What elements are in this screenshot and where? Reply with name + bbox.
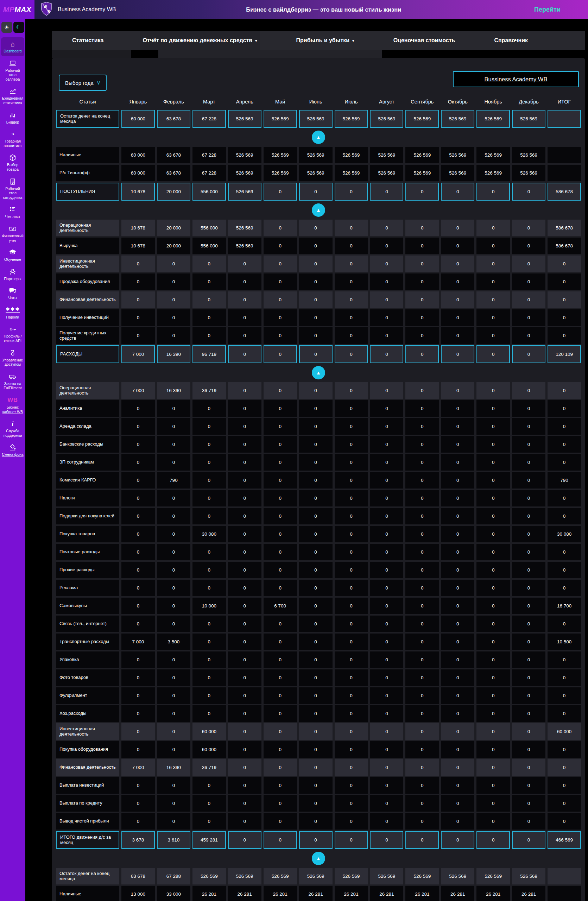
value-cell: 0	[193, 544, 226, 560]
value-cell: 0	[228, 345, 261, 363]
table-row: Финансовая деятельность7 00016 39036 719…	[56, 759, 581, 776]
value-cell: 0	[405, 256, 439, 272]
table-row: Операционная деятельность7 00016 39036 7…	[56, 382, 581, 399]
value-cell: 0	[299, 705, 333, 722]
sidebar-item-chats[interactable]: Чаты	[1, 284, 24, 303]
value-cell: 10 678	[121, 183, 155, 201]
tab-stats[interactable]: Статистика	[69, 31, 106, 50]
collapse-section-button[interactable]: ▲	[312, 203, 325, 217]
value-cell: 0	[548, 309, 581, 326]
collapse-section-button[interactable]: ▲	[312, 366, 325, 379]
value-cell: 0	[370, 238, 403, 254]
sidebar-item-employee-desk[interactable]: Рабочий стол сотрудника	[1, 175, 24, 203]
value-cell: 0	[476, 327, 510, 344]
sidebar-item-label: Финансовый учёт	[2, 234, 24, 243]
sidebar-item-api-keys[interactable]: Профиль / ключи API	[1, 323, 24, 346]
tab-reference[interactable]: Справочник	[491, 31, 530, 50]
value-cell: 0	[121, 490, 155, 507]
value-cell: 6 700	[264, 598, 297, 614]
value-cell: 0	[441, 687, 474, 704]
sidebar-item-partners[interactable]: Партнеры	[1, 265, 24, 284]
value-cell: 30 080	[548, 526, 581, 542]
tab-valuation[interactable]: Оценочная стоимость	[390, 31, 458, 50]
value-cell: 526 569	[228, 868, 261, 884]
value-cell: 0	[264, 327, 297, 344]
light-theme-button[interactable]: ☀	[2, 22, 12, 33]
sidebar-item-product-select[interactable]: Выбор товара	[1, 151, 24, 174]
value-cell: 526 569	[441, 110, 474, 128]
value-cell: 0	[334, 687, 368, 704]
value-cell: 0	[441, 327, 474, 344]
value-cell: 0	[405, 652, 439, 668]
value-cell: 0	[512, 705, 545, 722]
value-cell: 0	[441, 831, 474, 849]
table-row: Вывод чистой прибыли0000000000000	[56, 813, 581, 829]
sidebar-item-label: Обучение	[4, 257, 21, 262]
sidebar: ☀ ☾ ⌂DashboardРабочий стол селлераЕжедне…	[0, 19, 25, 901]
value-cell: 0	[441, 454, 474, 471]
value-cell: 0	[228, 687, 261, 704]
value-cell: 0	[264, 741, 297, 758]
value-cell: 0	[334, 795, 368, 812]
tab-label: Отчёт по движению денежных средств	[143, 37, 252, 44]
value-cell: 586 678	[548, 183, 581, 201]
sidebar-item-checklist[interactable]: Чек-лист	[1, 203, 24, 222]
sidebar-item-bidder[interactable]: Биддер	[1, 108, 24, 128]
value-cell: 0	[370, 183, 403, 201]
value-cell: 0	[334, 309, 368, 326]
value-cell: 0	[548, 669, 581, 686]
sidebar-item-dashboard[interactable]: ⌂Dashboard	[1, 37, 24, 56]
sidebar-item-seller-desk[interactable]: Рабочий стол селлера	[1, 57, 24, 84]
sidebar-item-fulfillment[interactable]: Заявка на FulFillment	[1, 370, 24, 393]
value-cell: 0	[512, 580, 545, 596]
value-cell: 526 569	[512, 110, 545, 128]
value-cell: 526 569	[334, 147, 368, 163]
sidebar-item-product-analytics[interactable]: ◔Товарная аналитика	[1, 128, 24, 151]
tab-cashflow[interactable]: Отчёт по движению денежных средств▾	[140, 31, 260, 50]
value-cell: 0	[441, 220, 474, 236]
value-cell: 0	[299, 238, 333, 254]
table-row: ПОСТУПЛЕНИЯ10 67820 000556 000526 569000…	[56, 183, 581, 201]
value-cell: 0	[476, 669, 510, 686]
value-cell: 0	[370, 292, 403, 308]
value-cell: 0	[370, 598, 403, 614]
value-cell: 0	[512, 616, 545, 632]
collapse-section-button[interactable]: ▲	[312, 852, 325, 865]
sidebar-item-access-control[interactable]: Управление доступом	[1, 346, 24, 369]
sidebar-item-support[interactable]: iСлужба поддержки	[1, 417, 24, 440]
sidebar-item-daily-stats[interactable]: Ежедневная статистика	[1, 84, 24, 108]
banner-go-link[interactable]: Перейти	[534, 6, 560, 13]
value-cell: 0	[512, 508, 545, 524]
value-cell: 0	[264, 490, 297, 507]
value-cell: 0	[299, 454, 333, 471]
value-cell: 0	[264, 562, 297, 578]
value-cell: 0	[405, 400, 439, 417]
table-row: Подарки для покупателей0000000000000	[56, 508, 581, 524]
academy-account-button[interactable]: Bussiness Academy WB	[453, 71, 579, 87]
sidebar-item-education[interactable]: Обучение	[1, 246, 24, 265]
value-cell: 0	[228, 831, 261, 849]
column-header: Октябрь	[441, 96, 474, 108]
sidebar-item-finance[interactable]: Финансовый учёт	[1, 222, 24, 245]
section-divider: ▲	[56, 365, 581, 381]
value-cell: 0	[299, 544, 333, 560]
sidebar-item-background[interactable]: Смена фона	[1, 441, 24, 460]
main-area: СтатистикаОтчёт по движению денежных сре…	[25, 19, 588, 901]
tab-pnl[interactable]: Прибыль и убытки▾	[294, 31, 357, 50]
table-row: Комиссия КАРГО07900000000000790	[56, 472, 581, 488]
value-cell: 0	[512, 238, 545, 254]
row-label: Фулфилмент	[56, 687, 119, 704]
table-row: Наличные13 00033 00026 28126 28126 28126…	[56, 886, 581, 901]
value-cell: 0	[334, 705, 368, 722]
value-cell: 0	[548, 616, 581, 632]
value-cell: 0	[157, 813, 190, 829]
value-cell: 0	[548, 580, 581, 596]
dark-theme-button[interactable]: ☾	[13, 22, 24, 33]
year-select-button[interactable]: Выбор года ∨	[59, 75, 107, 91]
table-row: Наличные60 00063 67867 228526 569526 569…	[56, 147, 581, 163]
value-cell: 0	[228, 436, 261, 453]
value-cell: 0	[299, 526, 333, 542]
sidebar-item-wb-cabinet[interactable]: WBБизнес кабинет WB	[1, 393, 24, 417]
collapse-section-button[interactable]: ▲	[312, 131, 325, 144]
sidebar-item-passwords[interactable]: ∗∗∗Пароли	[1, 303, 24, 323]
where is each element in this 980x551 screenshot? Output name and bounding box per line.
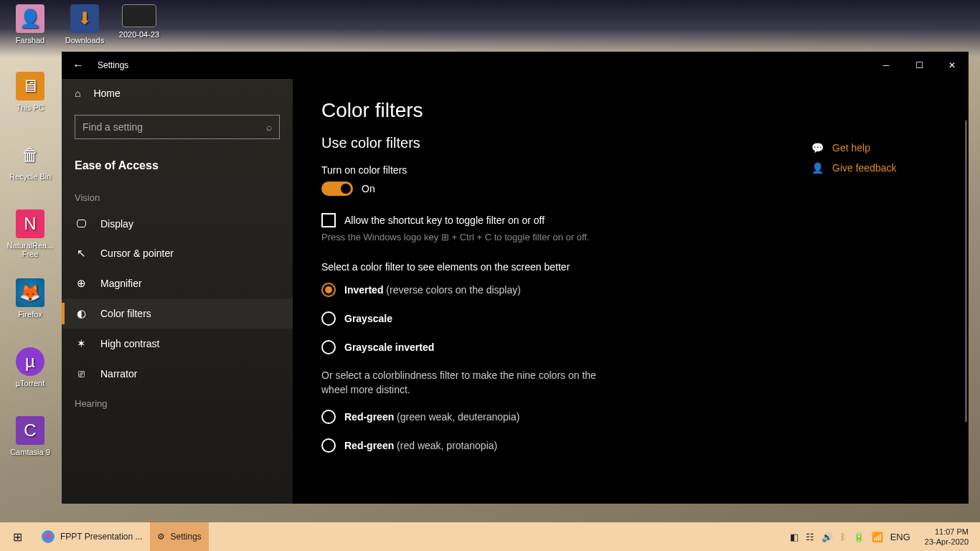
===============
# Exercise directions:
Copy every line from the material in which the word "select" can be found.

# Solution for this exercise:
sidebar-item-product-select[interactable]: Выбор товара	[1, 151, 24, 174]
year-select-button[interactable]: Выбор года ∨	[59, 75, 107, 91]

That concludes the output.